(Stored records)
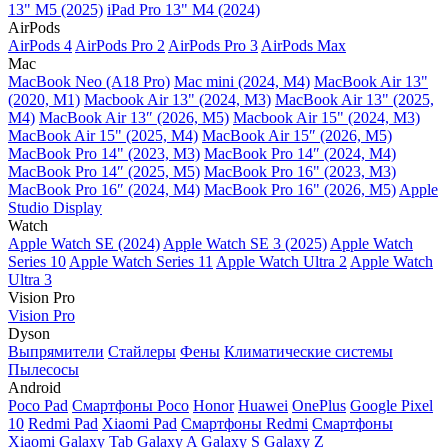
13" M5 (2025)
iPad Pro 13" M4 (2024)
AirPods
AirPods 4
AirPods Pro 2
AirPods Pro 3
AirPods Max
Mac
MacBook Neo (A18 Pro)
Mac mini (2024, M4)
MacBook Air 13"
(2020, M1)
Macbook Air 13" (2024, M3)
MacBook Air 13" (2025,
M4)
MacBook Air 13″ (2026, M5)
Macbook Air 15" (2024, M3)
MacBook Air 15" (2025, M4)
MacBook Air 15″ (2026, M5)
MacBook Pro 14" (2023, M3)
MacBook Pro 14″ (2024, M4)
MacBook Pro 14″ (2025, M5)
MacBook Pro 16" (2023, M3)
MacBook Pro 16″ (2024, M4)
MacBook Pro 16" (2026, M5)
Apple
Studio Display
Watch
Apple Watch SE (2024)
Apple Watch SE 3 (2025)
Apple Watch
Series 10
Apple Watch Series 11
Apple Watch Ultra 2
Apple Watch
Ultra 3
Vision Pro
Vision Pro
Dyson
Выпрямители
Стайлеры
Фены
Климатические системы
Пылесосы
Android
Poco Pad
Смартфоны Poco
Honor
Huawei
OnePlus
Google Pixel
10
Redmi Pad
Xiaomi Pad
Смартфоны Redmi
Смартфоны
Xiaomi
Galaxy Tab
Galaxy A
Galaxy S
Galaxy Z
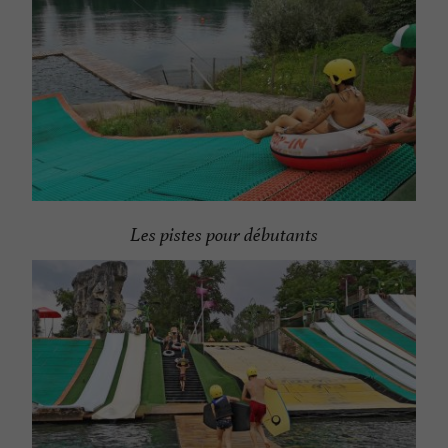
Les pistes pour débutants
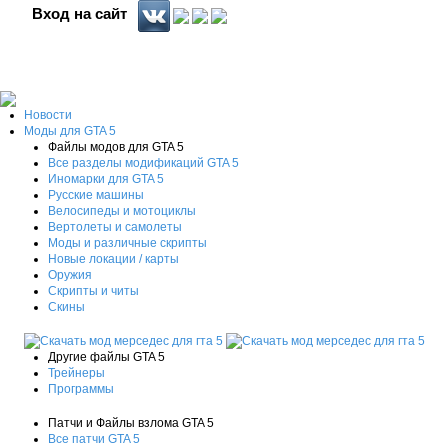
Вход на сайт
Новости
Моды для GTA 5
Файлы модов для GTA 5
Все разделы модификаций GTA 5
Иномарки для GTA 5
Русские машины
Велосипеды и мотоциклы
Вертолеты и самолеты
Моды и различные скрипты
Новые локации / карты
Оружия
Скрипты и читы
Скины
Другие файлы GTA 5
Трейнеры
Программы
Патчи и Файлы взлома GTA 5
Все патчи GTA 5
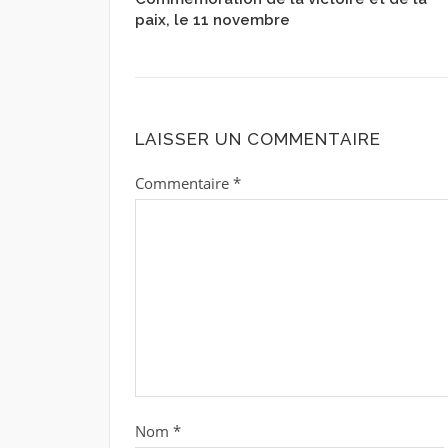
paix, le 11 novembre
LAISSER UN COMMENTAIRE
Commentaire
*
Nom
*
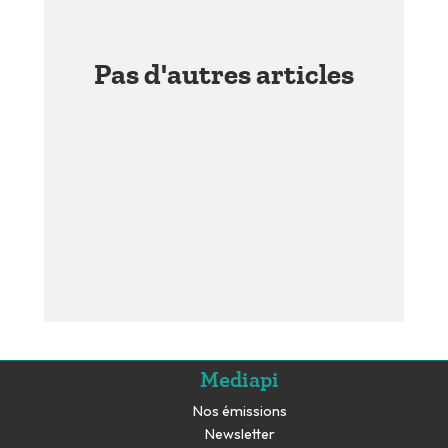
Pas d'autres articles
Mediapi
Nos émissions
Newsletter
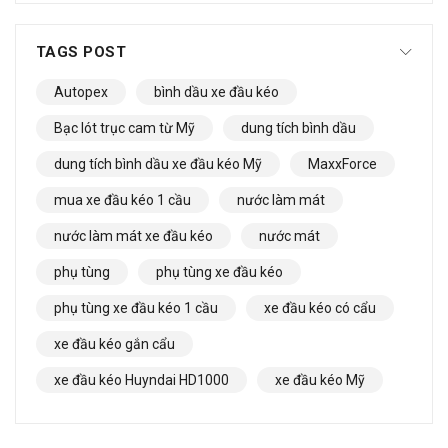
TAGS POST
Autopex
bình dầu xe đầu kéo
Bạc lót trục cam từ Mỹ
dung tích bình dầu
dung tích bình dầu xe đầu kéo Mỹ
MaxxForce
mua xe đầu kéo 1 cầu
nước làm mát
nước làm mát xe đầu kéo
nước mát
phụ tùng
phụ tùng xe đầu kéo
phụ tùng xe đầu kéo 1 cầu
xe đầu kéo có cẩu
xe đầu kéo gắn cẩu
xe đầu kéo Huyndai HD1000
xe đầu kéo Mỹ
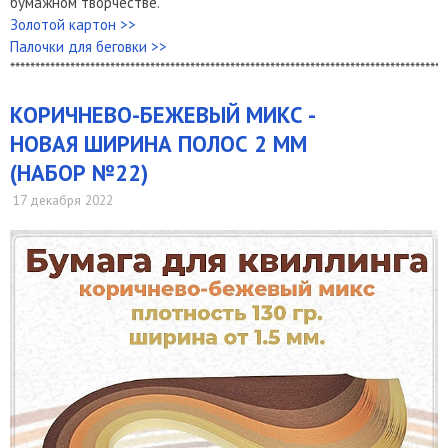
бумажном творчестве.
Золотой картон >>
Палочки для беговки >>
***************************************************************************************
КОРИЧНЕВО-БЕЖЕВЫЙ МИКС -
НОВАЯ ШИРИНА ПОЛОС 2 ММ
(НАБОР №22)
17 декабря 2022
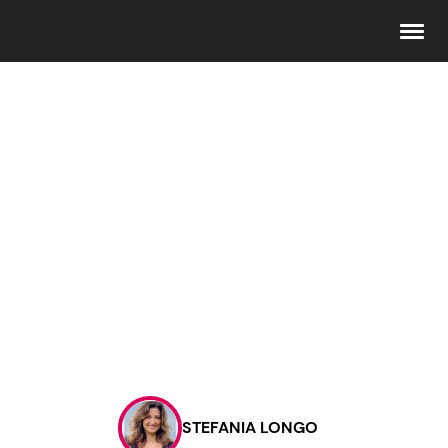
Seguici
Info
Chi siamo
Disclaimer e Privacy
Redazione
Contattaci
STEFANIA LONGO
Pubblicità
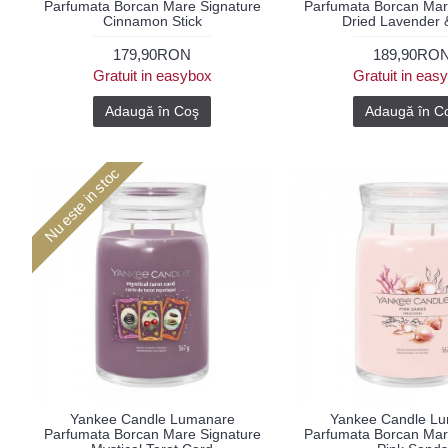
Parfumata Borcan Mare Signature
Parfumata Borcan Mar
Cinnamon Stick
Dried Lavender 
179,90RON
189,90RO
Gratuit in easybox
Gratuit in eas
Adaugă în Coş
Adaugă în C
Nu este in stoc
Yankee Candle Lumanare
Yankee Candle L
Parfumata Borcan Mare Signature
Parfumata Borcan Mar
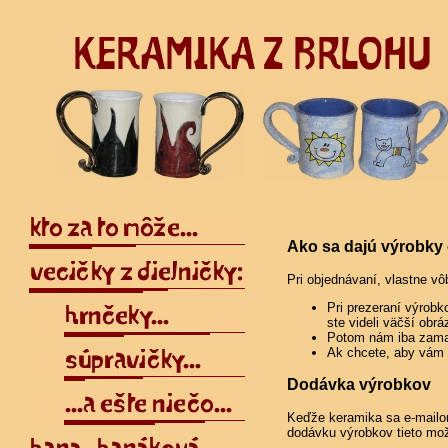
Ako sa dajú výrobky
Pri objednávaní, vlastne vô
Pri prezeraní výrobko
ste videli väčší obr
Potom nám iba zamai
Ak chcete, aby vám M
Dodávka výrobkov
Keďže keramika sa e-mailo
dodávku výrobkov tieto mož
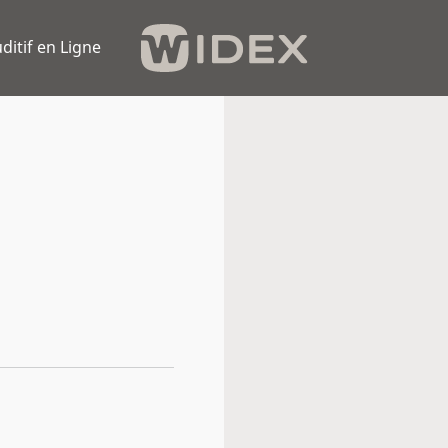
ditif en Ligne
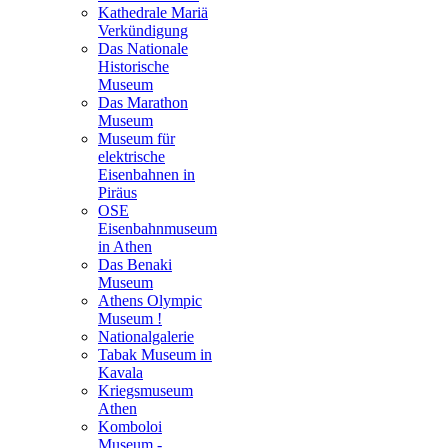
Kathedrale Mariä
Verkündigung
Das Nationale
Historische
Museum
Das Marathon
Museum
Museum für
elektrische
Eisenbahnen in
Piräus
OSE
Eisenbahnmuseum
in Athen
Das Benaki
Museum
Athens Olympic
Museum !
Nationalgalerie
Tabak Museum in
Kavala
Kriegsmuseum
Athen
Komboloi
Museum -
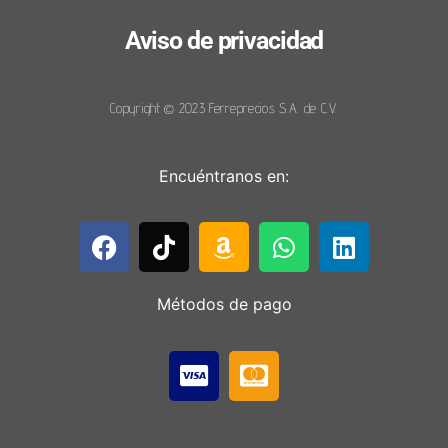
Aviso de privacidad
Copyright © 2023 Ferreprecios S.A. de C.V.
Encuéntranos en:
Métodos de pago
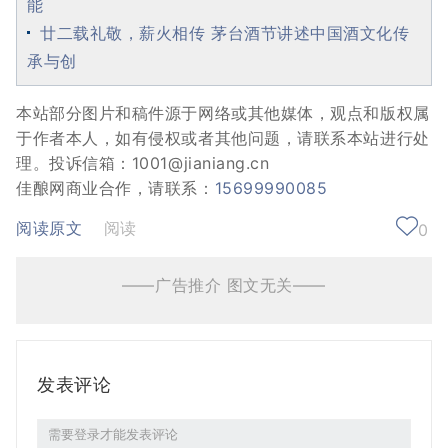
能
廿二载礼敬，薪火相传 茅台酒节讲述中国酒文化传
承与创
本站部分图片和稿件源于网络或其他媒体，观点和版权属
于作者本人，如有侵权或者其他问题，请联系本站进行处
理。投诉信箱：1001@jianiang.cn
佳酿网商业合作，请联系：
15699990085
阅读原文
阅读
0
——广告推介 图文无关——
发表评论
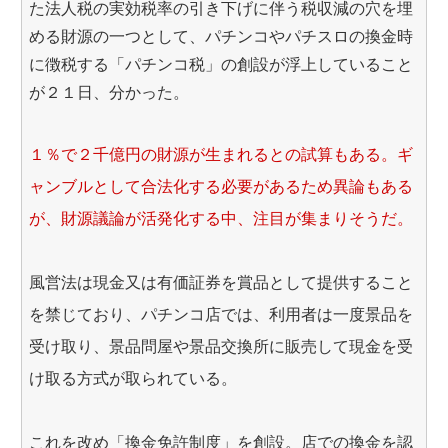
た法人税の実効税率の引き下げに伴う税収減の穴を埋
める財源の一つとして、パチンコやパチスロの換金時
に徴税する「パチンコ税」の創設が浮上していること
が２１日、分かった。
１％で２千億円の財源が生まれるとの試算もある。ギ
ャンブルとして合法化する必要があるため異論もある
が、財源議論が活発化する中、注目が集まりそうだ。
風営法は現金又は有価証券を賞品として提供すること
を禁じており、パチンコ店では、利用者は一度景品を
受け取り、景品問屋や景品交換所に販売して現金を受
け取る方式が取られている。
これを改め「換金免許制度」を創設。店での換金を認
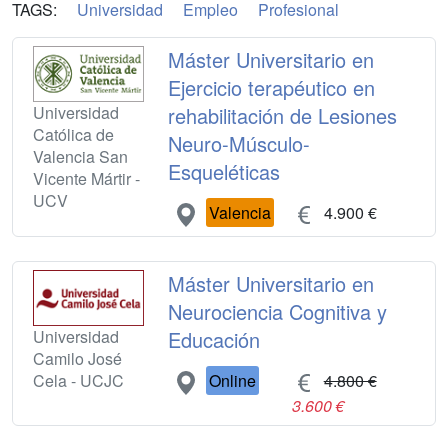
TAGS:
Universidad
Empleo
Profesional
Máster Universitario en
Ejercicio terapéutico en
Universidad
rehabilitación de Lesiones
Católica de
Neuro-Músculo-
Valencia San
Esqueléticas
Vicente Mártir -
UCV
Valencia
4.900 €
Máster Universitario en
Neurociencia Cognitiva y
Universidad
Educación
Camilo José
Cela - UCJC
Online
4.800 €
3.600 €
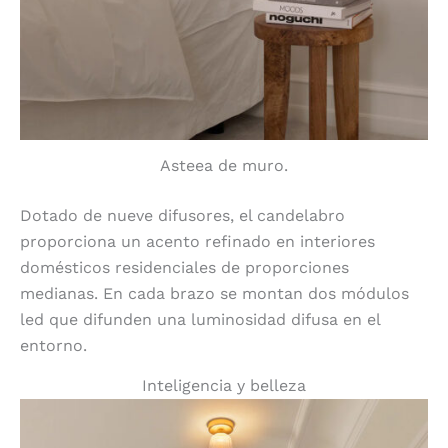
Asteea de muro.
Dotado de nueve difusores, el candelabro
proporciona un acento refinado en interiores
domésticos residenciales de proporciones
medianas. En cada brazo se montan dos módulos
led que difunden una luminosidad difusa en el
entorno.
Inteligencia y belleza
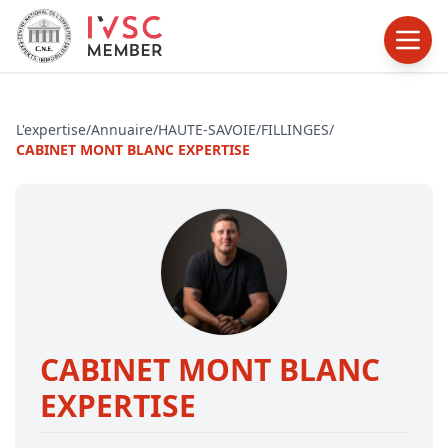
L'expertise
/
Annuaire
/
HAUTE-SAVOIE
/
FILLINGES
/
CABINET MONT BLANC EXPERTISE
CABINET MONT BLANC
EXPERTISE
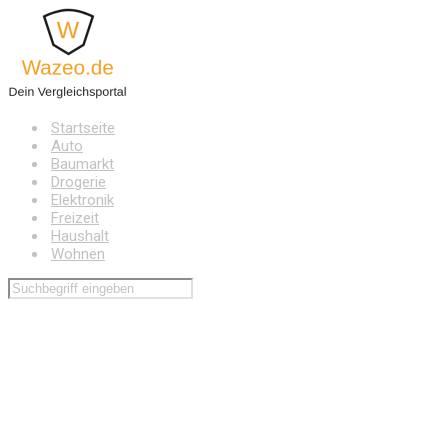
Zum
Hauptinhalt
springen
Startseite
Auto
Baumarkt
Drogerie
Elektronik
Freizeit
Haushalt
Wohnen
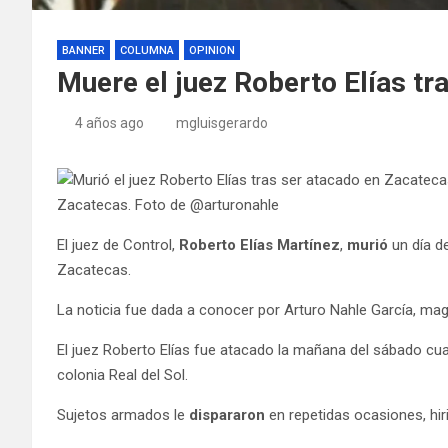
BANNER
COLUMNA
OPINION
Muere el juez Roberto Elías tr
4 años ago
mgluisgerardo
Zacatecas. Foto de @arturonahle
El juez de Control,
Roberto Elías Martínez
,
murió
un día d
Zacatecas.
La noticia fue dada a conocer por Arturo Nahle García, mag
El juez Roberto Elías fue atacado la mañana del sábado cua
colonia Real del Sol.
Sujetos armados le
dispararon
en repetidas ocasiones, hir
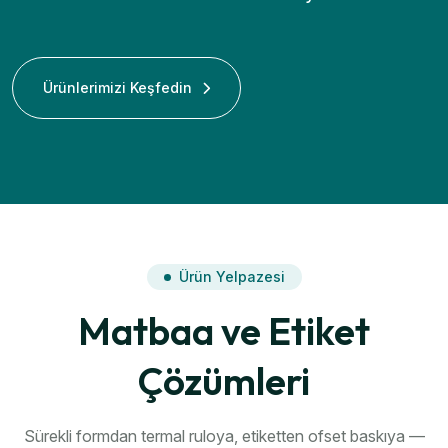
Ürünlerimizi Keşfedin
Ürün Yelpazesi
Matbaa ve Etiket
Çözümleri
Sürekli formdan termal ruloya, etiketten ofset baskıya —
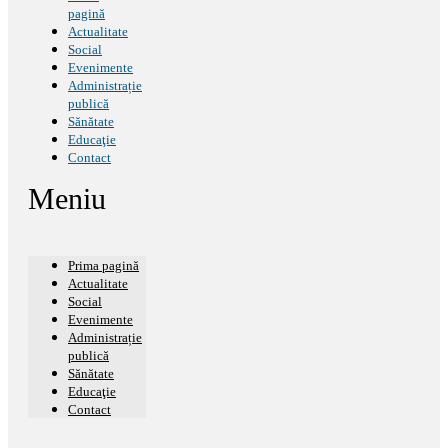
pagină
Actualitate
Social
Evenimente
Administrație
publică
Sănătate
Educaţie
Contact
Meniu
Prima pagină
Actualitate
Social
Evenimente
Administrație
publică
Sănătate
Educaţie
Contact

• [What is required]
Whichever lines of the data include the word "Watch", pull them out.

• [Completed exercise]
Watch
Apple Watch SE (2024)
Apple Watch SE 3 (2025)
Apple Watch
Apple Watch Series 11
Apple Watch Ultra 2
Apple Watch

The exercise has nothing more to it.